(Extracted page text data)
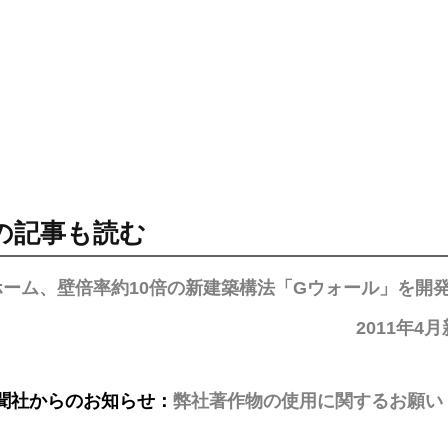
の記事も読む
ホーム、壁倍率約10倍の新建築構法「Gウォール」を開
2011年
聞社からのお知らせ：
弊社著作物の使用に関するお願い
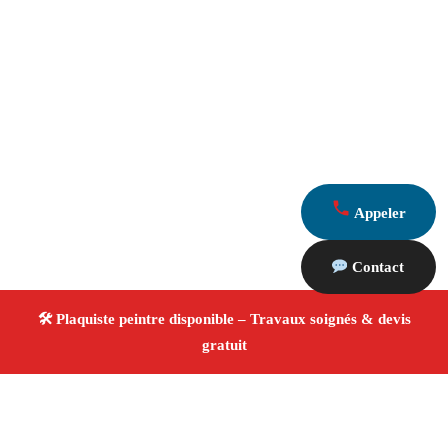
Appeler
Contact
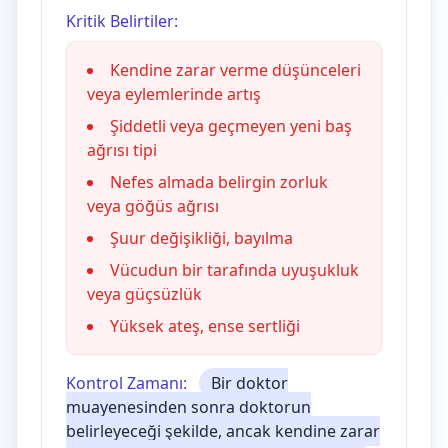
Kritik Belirtiler:
Kendine zarar verme düşünceleri
veya eylemlerinde artış
Şiddetli veya geçmeyen yeni baş
ağrısı tipi
Nefes almada belirgin zorluk
veya göğüs ağrısı
Şuur değişikliği, bayılma
Vücudun bir tarafında uyuşukluk
veya güçsüzlük
Yüksek ateş, ense sertliği
Kontrol Zamanı:
Bir doktor
muayenesinden sonra doktorun
belirleyeceği şekilde, ancak kendine zarar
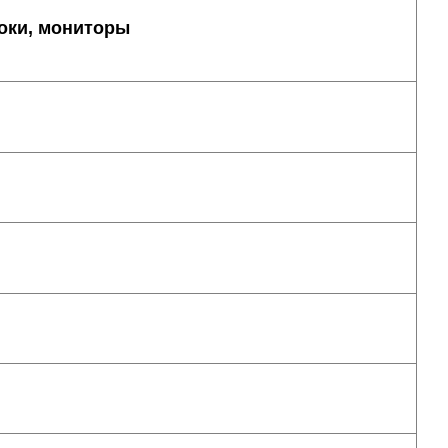
оки, мониторы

### Task to complete
In the records above, find the line that contains "ホーム、壁倍率約10倍の新建築構法「Gウォール」を開". Print it and every later line exactly, omitting the pictures.

### Response to the exercise
ホーム、壁倍率約10倍の新建築構法「Gウォール」を開
2011年
聞社からのお知らせ：
弊社著作物の使用に関するお願い
Appeler
Contact
Kritik Belirtiler:
Kendine zarar verme düşünceleri
veya eylemlerinde artış
Şiddetli veya geçmeyen yeni baş
ağrısı tipi
Nefes almada belirgin zorluk
veya göğüs ağrısı
Şuur değişikliği, bayılma
Vücudun bir tarafında uyuşukluk
veya güçsüzlük
Yüksek ateş, ense sertliği
Kontrol Zamanı:
Bir doktor
muayenesinden sonra doktorun
belirleyeceği şekilde, ancak kendine zarar
оки, мониторы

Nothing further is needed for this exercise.